= Caitlin Dewey =

American journalist

Caitlin Dewey Rainwater ( Dewey) is an American journalist, essayist and cultural commentator who runs the Links I Would G-Chat You If We Were Friends newsletter.

As of May 2024, she works as a freelance writer. She previously wrote for the Buffalo News, which she joined after leaving The Washington Post where she founded the paper's blog, The Intersect.

==Early life and education==
Dewey grew up in Buffalo, New York. She graduated from the S. I. Newhouse School of Public Communications at Syracuse University, where she won The New York Times 2012 "Modern Love: College Essay Contest".

==Career==
Dewey writes for the Buffalo News and was formerly with The Washington Post where she founded the Posts blog the Intersect. She was also the food policy writer for Wonkblog, another Post blog. She wrote an 82-week column for the Post entitled "What Was Fake On The Internet This Week" (the blog ended in December 2015).

Her reporting on Gamergate, the harassment of women in the online gaming world, prompted a Congressional inquiry into the issue.

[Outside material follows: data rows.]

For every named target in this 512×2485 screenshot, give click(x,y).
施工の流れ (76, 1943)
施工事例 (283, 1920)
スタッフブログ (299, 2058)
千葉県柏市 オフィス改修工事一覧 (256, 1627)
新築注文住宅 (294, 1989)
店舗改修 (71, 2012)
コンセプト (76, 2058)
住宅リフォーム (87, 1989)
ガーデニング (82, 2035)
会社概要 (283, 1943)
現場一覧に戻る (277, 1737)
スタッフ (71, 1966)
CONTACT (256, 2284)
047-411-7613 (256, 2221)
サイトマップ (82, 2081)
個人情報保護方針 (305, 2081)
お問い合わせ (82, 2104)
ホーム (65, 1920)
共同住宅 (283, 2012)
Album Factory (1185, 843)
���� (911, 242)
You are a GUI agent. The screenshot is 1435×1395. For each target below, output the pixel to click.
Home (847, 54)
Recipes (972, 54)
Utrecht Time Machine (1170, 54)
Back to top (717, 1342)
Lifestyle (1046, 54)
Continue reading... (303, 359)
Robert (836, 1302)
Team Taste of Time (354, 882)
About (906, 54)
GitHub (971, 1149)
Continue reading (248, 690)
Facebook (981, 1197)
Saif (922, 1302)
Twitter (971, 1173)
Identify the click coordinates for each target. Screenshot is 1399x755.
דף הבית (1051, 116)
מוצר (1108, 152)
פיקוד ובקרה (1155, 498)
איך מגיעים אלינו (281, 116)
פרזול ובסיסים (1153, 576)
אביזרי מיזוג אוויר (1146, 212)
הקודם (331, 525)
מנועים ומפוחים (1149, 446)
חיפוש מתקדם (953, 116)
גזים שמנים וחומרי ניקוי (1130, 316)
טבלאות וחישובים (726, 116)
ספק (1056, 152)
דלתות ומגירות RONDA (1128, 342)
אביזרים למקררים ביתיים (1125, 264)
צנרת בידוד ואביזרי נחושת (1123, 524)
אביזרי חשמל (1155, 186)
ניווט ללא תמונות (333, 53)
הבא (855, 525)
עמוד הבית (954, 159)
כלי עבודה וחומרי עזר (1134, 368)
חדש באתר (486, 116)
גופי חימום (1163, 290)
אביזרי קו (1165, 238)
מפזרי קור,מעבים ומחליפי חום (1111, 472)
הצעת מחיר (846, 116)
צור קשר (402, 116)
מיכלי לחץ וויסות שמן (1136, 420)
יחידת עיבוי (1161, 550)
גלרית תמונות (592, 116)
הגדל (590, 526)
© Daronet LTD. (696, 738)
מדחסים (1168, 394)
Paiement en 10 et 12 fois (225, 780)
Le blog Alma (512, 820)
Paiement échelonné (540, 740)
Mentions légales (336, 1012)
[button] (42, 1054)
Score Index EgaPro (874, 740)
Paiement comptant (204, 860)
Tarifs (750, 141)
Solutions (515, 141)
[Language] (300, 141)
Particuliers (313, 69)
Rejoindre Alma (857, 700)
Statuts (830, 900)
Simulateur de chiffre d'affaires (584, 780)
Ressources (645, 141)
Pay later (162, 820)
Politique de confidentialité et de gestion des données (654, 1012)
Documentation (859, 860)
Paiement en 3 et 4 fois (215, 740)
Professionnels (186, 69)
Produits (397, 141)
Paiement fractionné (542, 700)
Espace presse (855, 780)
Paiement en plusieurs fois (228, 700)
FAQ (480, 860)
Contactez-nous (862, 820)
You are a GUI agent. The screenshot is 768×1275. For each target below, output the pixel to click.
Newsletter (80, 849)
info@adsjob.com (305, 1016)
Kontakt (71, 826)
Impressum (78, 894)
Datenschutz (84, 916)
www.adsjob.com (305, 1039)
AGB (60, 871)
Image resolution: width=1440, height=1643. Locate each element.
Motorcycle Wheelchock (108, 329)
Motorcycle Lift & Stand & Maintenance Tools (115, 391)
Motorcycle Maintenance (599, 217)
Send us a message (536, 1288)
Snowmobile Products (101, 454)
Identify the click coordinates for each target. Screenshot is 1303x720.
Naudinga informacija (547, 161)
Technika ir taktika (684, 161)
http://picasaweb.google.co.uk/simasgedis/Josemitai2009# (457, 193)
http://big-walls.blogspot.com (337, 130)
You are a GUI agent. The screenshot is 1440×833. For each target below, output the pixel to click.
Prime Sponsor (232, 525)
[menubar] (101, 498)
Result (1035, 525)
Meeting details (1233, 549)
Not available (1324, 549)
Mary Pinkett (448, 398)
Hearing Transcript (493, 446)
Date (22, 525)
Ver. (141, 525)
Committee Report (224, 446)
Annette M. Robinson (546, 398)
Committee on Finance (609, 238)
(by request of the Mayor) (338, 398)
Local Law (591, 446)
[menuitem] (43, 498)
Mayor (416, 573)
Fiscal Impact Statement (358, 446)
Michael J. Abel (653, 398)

She has won awards from, among other organizations, the Society of Features Journalism.

Dewey published a daily newsletter about Internet culture, Links I would GChat you if we were friends, from 2014 to 2016. The work was a Webby Award honoree in 2016. In 2020, during the COVID-19 pandemic, Dewey resurrected the newsletter as a weekly email.

==Personal life==
Dewey is married to Jason Rainwater, whom she met online. After adopting a dual last name, she found that few people gave equal weight to both names.